Collected data:

= Beginning of Section =

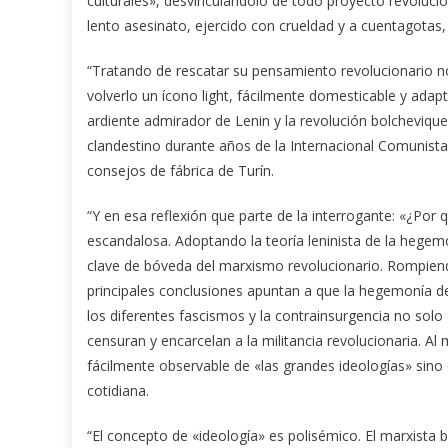
culturales», desvinculándolo de todo proyecto revoluci
lento asesinato, ejercido con crueldad y a cuentagotas,
“Tratando de rescatar su pensamiento revolucionario no
volverlo un ícono light, fácilmente domesticable y adap
ardiente admirador de Lenin y la revolución bolchevique,
clandestino durante años de la Internacional Comunista,
consejos de fábrica de Turín.
“Y en esa reflexión que parte de la interrogante: «¿Por
escandalosa. Adoptando la teoría leninista de la hegemon
clave de bóveda del marxismo revolucionario. Rompiendo
principales conclusiones apuntan a que la hegemonía deb
los diferentes fascismos y la contrainsurgencia no solo 
censuran y encarcelan a la militancia revolucionaria. 
fácilmente observable de «las grandes ideologías» sino 
cotidiana.
“El concepto de «ideología» es polisémico. El marxista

= End of Section =

Look through the entries above; copy each line where the string "revolucionario" appears.

“Tratando de rescatar su pensamiento revolucionario no
clave de bóveda del marxismo revolucionario. Rompiendo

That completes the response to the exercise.